Records from a data collection
Start of Block

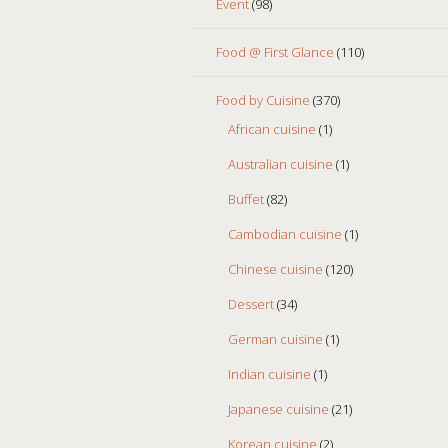
Event
(98)
Food @ First Glance
(110)
Food by Cuisine
(370)
African cuisine
(1)
Australian cuisine
(1)
Buffet
(82)
Cambodian cuisine
(1)
Chinese cuisine
(120)
Dessert
(34)
German cuisine
(1)
Indian cuisine
(1)
Japanese cuisine
(21)
Korean cuisine
(2)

End of Block

WORK TO BE COMPLETED
With images excluded, write the records above out again exactly.

ANSWER TO THIS PROBLEM
Event
(98)
Food @ First Glance
(110)
Food by Cuisine
(370)
African cuisine
(1)
Australian cuisine
(1)
Buffet
(82)
Cambodian cuisine
(1)
Chinese cuisine
(120)
Dessert
(34)
German cuisine
(1)
Indian cuisine
(1)
Japanese cuisine
(21)
Korean cuisine
(2)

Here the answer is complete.